To focus on whether Jacob Zuma is ultimately removed from power (and who he is replaced with in the short term) by these protest actions is to miss the point of these protests, and constitutes an overly reductionist understanding of why citizen engagement and action is necessary. Indeed, it renders one immobilised by hypothetical considerations that go back and forth and offer no hope of change. By now, the vulnerability of government and the state in South Africa cannot be solved by short term actions; the rot has gone too deep and has spread too wide to simply be removed by getting rid of the president. It will take sustained action from broad cross-sections of society to rectify. The removal of the president, if it is achieved, will merely be a symbolic show of the power of the citizenry (although an important one at that no doubt, and with significant political implications). Sustained long-term action will prove necessary to reconstitute the integrity of government and the state in South Africa.

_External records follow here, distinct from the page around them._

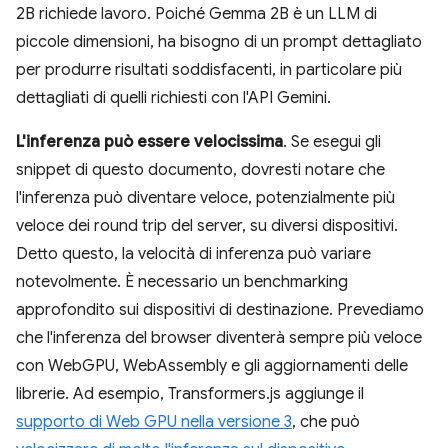
2B richiede lavoro. Poiché Gemma 2B è un LLM di
piccole dimensioni, ha bisogno di un prompt dettagliato
per produrre risultati soddisfacenti, in particolare più
dettagliati di quelli richiesti con l'API Gemini.
L'inferenza può essere velocissima
. Se esegui gli
snippet di questo documento, dovresti notare che
l'inferenza può diventare veloce, potenzialmente più
veloce dei round trip del server, su diversi dispositivi.
Detto questo, la velocità di inferenza può variare
notevolmente. È necessario un benchmarking
approfondito sui dispositivi di destinazione. Prevediamo
che l'inferenza del browser diventerà sempre più veloce
con WebGPU, WebAssembly e gli aggiornamenti delle
librerie. Ad esempio, Transformers.js aggiunge il
supporto di Web GPU nella versione 3
, che può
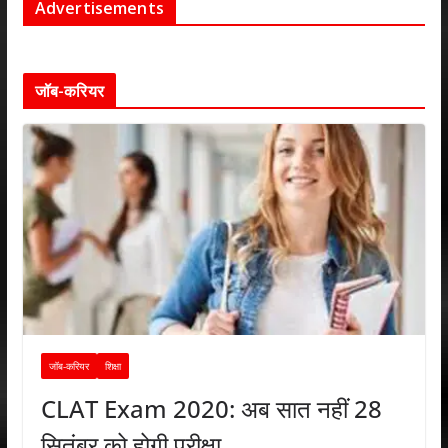
Advertisements
जॉब-करियर
जॉब-करियर
शिक्षा
CLAT Exam 2020: अब सात नहीं 28
सितंबर को होगी परीक्षा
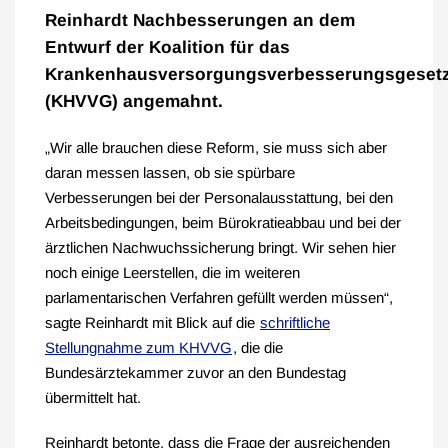
Reinhardt Nachbesserungen an dem
Entwurf der Koalition für das
Krankenhausversorgungsverbesserungsgeset
(KHVVG) angemahnt.
„Wir alle brauchen diese Reform, sie muss sich aber
daran messen lassen, ob sie spürbare
Verbesserungen bei der Personalausstattung, bei den
Arbeitsbedingungen, beim Bürokratieabbau und bei der
ärztlichen Nachwuchssicherung bringt. Wir sehen hier
noch einige Leerstellen, die im weiteren
parlamentarischen Verfahren gefüllt werden müssen“,
sagte Reinhardt mit Blick auf die
schriftliche
Stellungnahme zum KHVVG
, die die
Bundesärztekammer zuvor an den Bundestag
übermittelt hat.
Reinhardt betonte, dass die Frage der ausreichenden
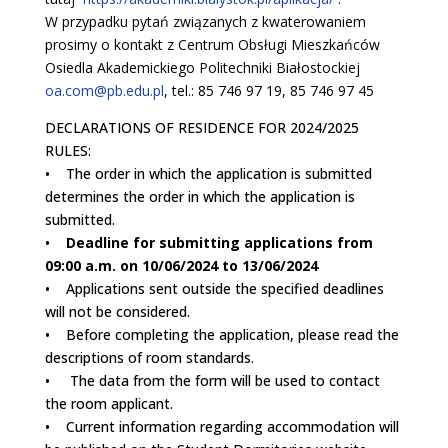
W przypadku pytań związanych z kwaterowaniem
prosimy o kontakt z Centrum Obsługi Mieszkańców
Osiedla Akademickiego Politechniki Białostockiej
oa.com@pb.edu.pl
, tel.: 85 746 97 19, 85 746 97 45
DECLARATIONS OF RESIDENCE FOR 2024/2025
RULES:
• The order in which the application is submitted
determines the order in which the application is
submitted.
•
Deadline for submitting applications from
09:00 a.m. on 10/06/2024 to 13/06/2024
• Applications sent outside the specified deadlines
will not be considered.
• Before completing the application, please read the
descriptions of room standards.
• The data from the form will be used to contact
the room applicant.
• Current information regarding accommodation will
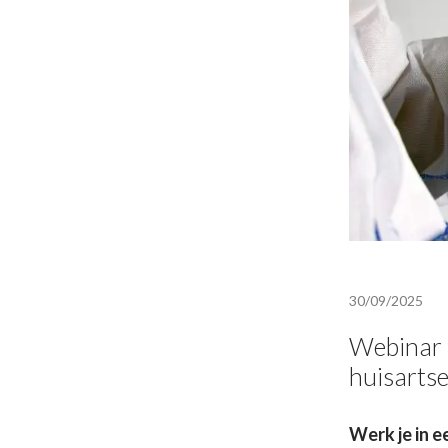
30/09/2025
Webinar –
huisartse
Werk je in e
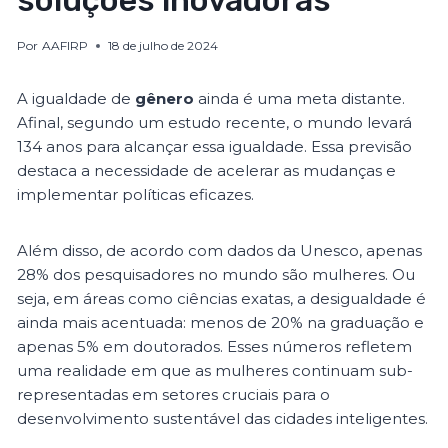
soluções inovadoras
Por
AAFIRP
18 de julho de 2024
A igualdade de
gênero
ainda é uma meta distante.
Afinal, segundo um estudo recente, o mundo levará
134 anos para alcançar essa igualdade. Essa previsão
destaca a necessidade de acelerar as mudanças e
implementar políticas eficazes.
Além disso, de acordo com dados da Unesco, apenas
28% dos pesquisadores no mundo são mulheres. Ou
seja, em áreas como ciências exatas, a desigualdade é
ainda mais acentuada: menos de 20% na graduação e
apenas 5% em doutorados. Esses números refletem
uma realidade em que as mulheres continuam sub-
representadas em setores cruciais para o
desenvolvimento sustentável das cidades inteligentes.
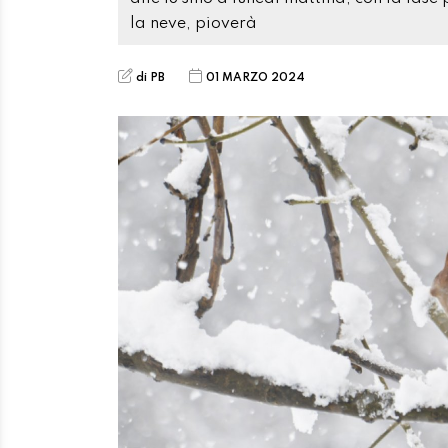
la neve, pioverà
di PB
01 MARZO 2024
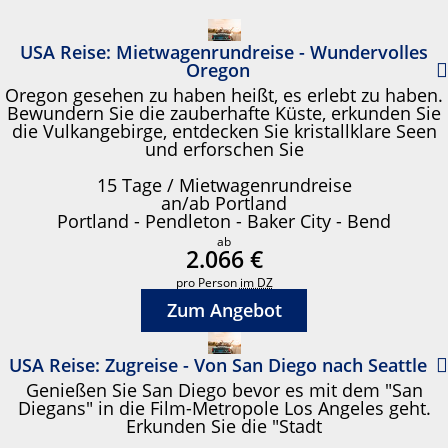
USA Reise: Mietwagenrundreise - Wundervolles
Oregon
Oregon gesehen zu haben heißt, es erlebt zu haben.
Bewundern Sie die zauberhafte Küste, erkunden Sie
die Vulkangebirge, entdecken Sie kristallklare Seen
und erforschen Sie
15 Tage / Mietwagenrundreise
an/ab Portland
Portland - Pendleton - Baker City - Bend
ab
2.066 €
pro Person
im DZ
Zum Angebot
USA Reise: Zugreise - Von San Diego nach Seattle
Genießen Sie San Diego bevor es mit dem "San
Diegans" in die Film-Metropole Los Angeles geht.
Erkunden Sie die "Stadt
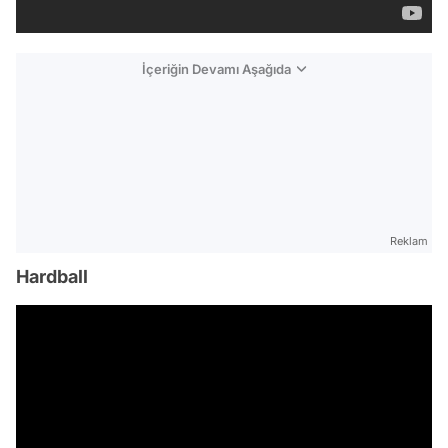
İçeriğin Devamı Aşağıda
Reklam
Hardball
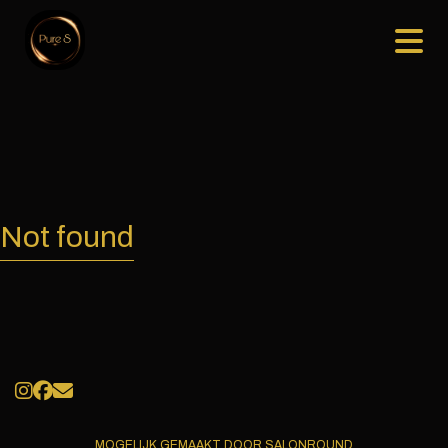
Not found
MOGELIJK GEMAAKT DOOR SALONROUND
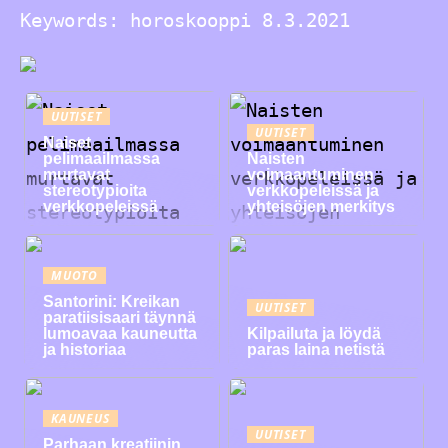
Keywords: horoskooppi 8.3.2021
UUTISET
UUTISET
Naiset
pelimaailmassa
Naisten
murtavat
voimaantuminen
stereotypioita
verkkopeleissä ja
verkkopeleissä
yhteisöjen merkitys
MUOTO
Santorini: Kreikan
UUTISET
paratiisisaari täynnä
lumoavaa kauneutta
Kilpailuta ja löydä
ja historiaa
paras laina netistä
KAUNEUS
UUTISET
Parhaan kreatiinin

In this respect, picture a society that discusses its priorities, interests and issues with their neighbours regularly, and can mobilise within a week or two to get massive numbers out onto the streets, and you begin to grasp what South Africa could be if it can build on the momentum that has gathered in previous weeks. Will there be challenges, and are there risks? Indeed, but the risk of not building the base for active citizen engagement is orders of magnitude greater, as the past twenty-two years has proven beyond any reasonable doubt. Like our bodies, the polis - or the body politic - is only ever healthy if it is regularly exercised.